4.) Thanks to signing deals with huge clients like Capital One, "Our success in the cloud is significant and undeniable," Hurd said.

5.) Oracle is transferring its exchange listing from Nasdaq to the New York Stock Exchange on July 15, 2013, Catz said.

6.) "Some of SAP's largest customers -- giant German industrial companies -- bought Exadata, not HANA," Ellison said. Like Siemens.

7.) Ellison added: "SAP's sales numbers don't add up…you decide: either HANA is doing well and SAP's application business is in steep decline, or HANA is not doing so well, and SAP's application business is fine. You can't have it both ways."

8.) "We just might see overall hardware growth this Q1, and we will see overall hardware growth for the full fiscal year," Ellison said.

9.) "Some of it has to do with the transactions getting skinnier," Hurd said, discussing sales performance. His reason: the average size per transaction is dropping because of macroeconomic issues Oracle can't control.

10.) "Virtually all of them will go to our cloud businesses," Ellison said of Oracle's wave of new sales team hires for North America and Europe.

11.) "If that pipe's not sitting there, you lose out on the action," Hurd said, describing the need to expand sales in South America even while facing economic headwinds. He's waiting for the turnaround.

12.) "There is no real Asia per se," Ellison said. "It's behavior by country." What he's seeing: pressure in China, weakness in Australia, stability in Korea and India.

13.) "Next week we will be announcing techology partnerships with the most largest and important SaaS companies and infrastructure companies in the cloud," Hurd said. "And they will be using and committing to our technology for years to come."

14.) Hurd's "startling series of announcements" will "reshape the cloud" and perception of it. He mentioned Salesforce, NetSuite and Microsoft.

15.) We are the second-largest SaaS provider in the cloud," Ellison reminded everyone. (Salesforce is number one.) "We are larger than SAP and Workday combined."

16.) Take human capital management software, for example. "We added more new Fusion HCM core customers last quarter than Workday added for HCM and ERP customers," Ellison said. "That's just Fusion. Not Taleo!"

17.) And in case you forgot: "Oracle database and Java—those are the two most important platforms on the face of the Earth," Ellison said, pausing, "For building applications."

18.) "We think our PaaS business is one of our huge competitive advantages," Ellison said, speaking about platform-as-a-service. There's Salesforce on one side and Amazon on the other, but neither's huge in PaaS. "When you buy a SaaS product, it doesn't mean you're not going to build other things in the cloud," he said.

19.) Marc Benioff has "done a good job," and that's all well and good, but his company's platform "is not based on industry standards," Ellison said. Oracle database and Java are the industry standards.

20.) "We don't think any of the cloud players can compete with us at the platform layer," Ellison said.

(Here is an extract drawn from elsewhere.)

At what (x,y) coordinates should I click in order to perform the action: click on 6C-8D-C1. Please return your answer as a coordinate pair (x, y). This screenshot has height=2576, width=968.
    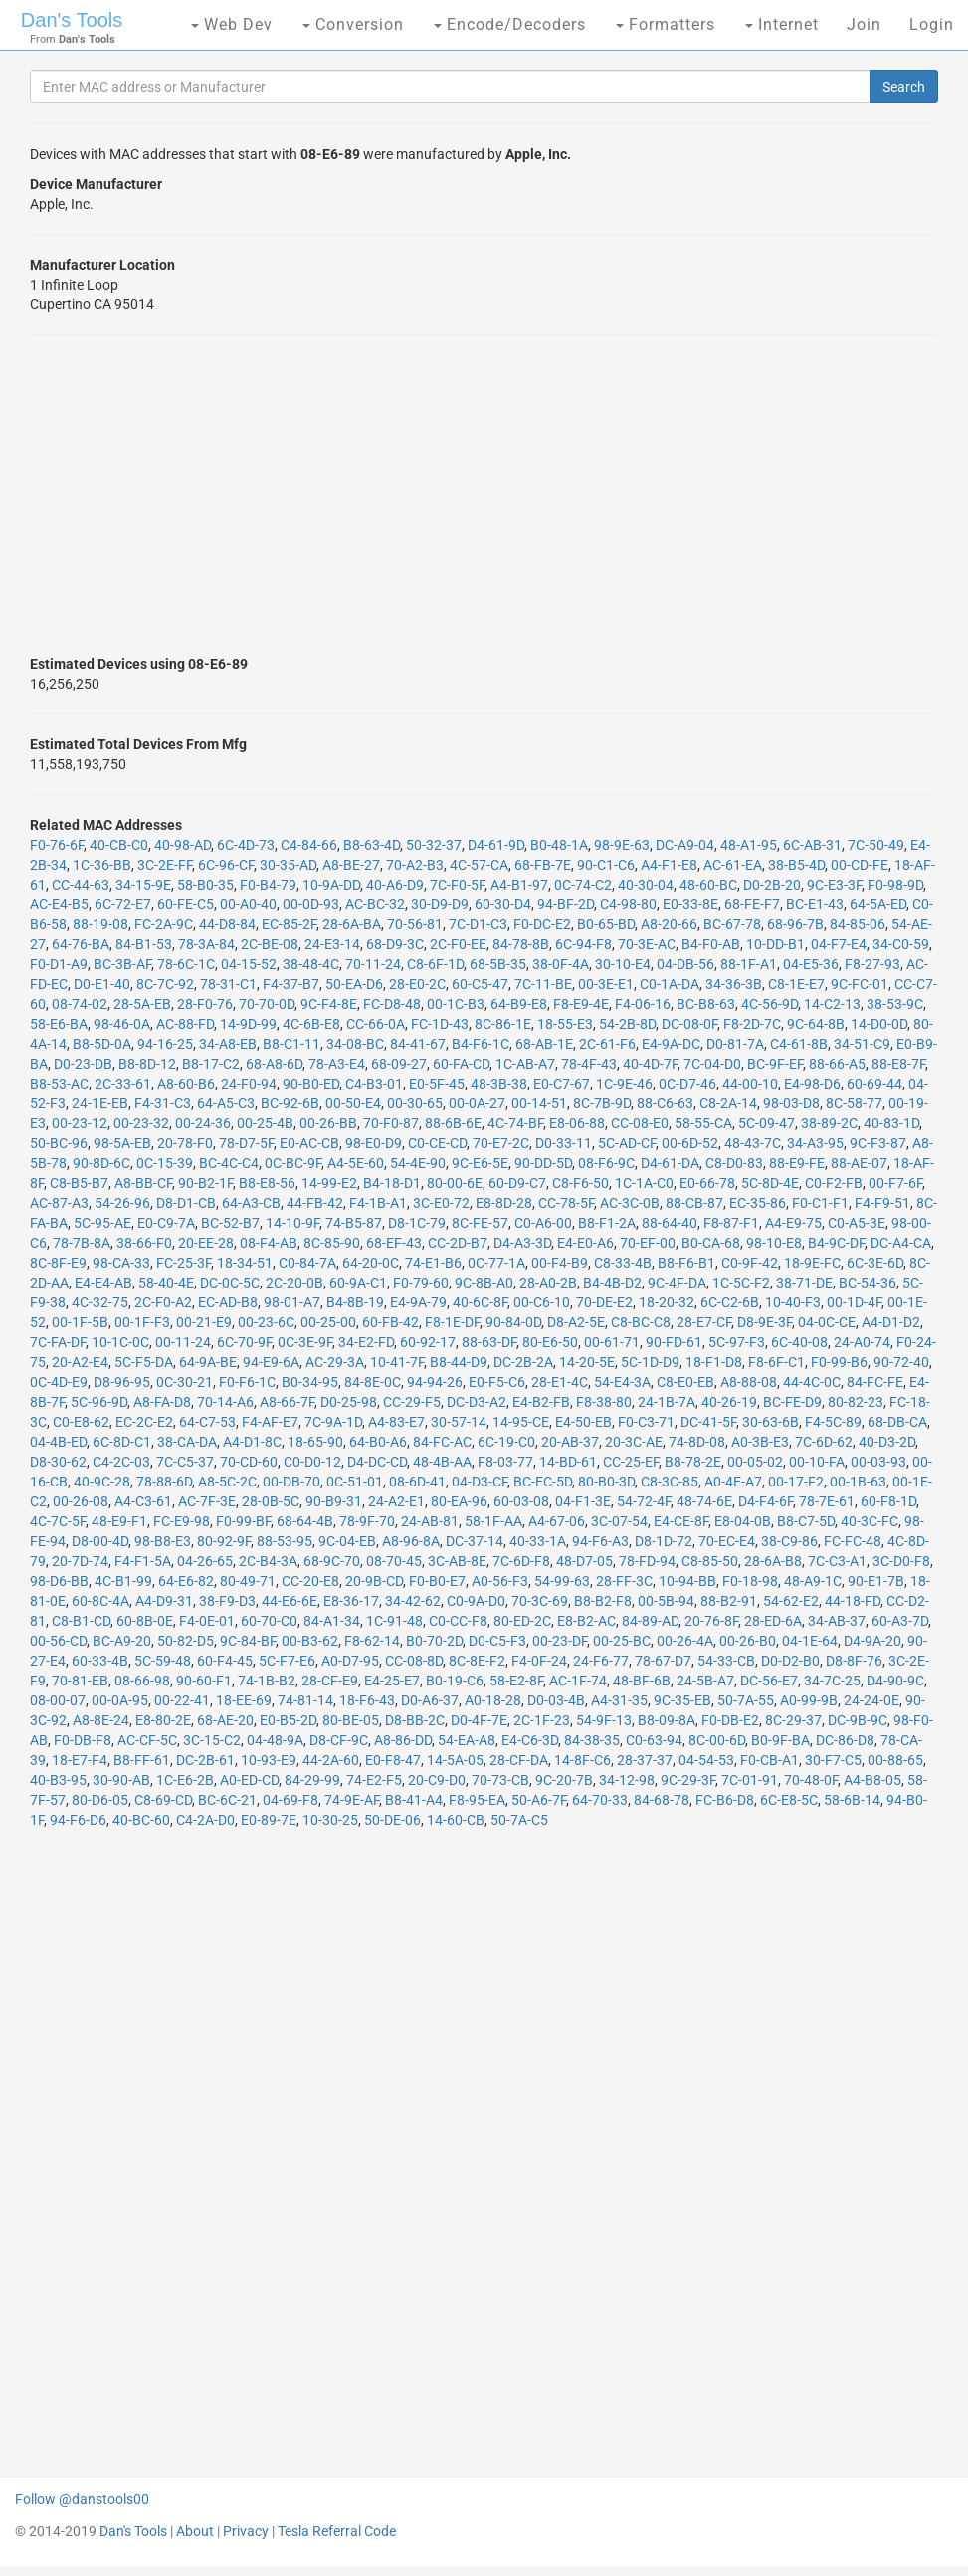
    Looking at the image, I should click on (122, 1442).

21.) And in case you doubted Oracle on the cloud: "I'm very optimistic about our ability to compete in the cloud," Ellison said. "We're moving aggressively to sell not only our applications, but our database, and Java…we think the opportunity is gigantic and we're well-positioned." With the Oracle 12C database, that is.

22.) "When someone chooses an Oracle application in the cloud versus an Oracle application on-premise, we make more money over time," Ellison said. "We take that money differently, but…over a reasonable term, we benefit tremendously from a move to the cloud."

23.) "One of the reasons I think SAP can't compete with Oracle over the long term is because of [Oracle database] 12.1c," Ellison said. "We don't think anyone can touch it."

24.) "You think of Salesforce.com as a company with a strong foothold with companies that sell B2B," Ellison said. "We have an equally strong foothold with companies that sell B2C."

25.) "We just don't lose deals," Hurd said.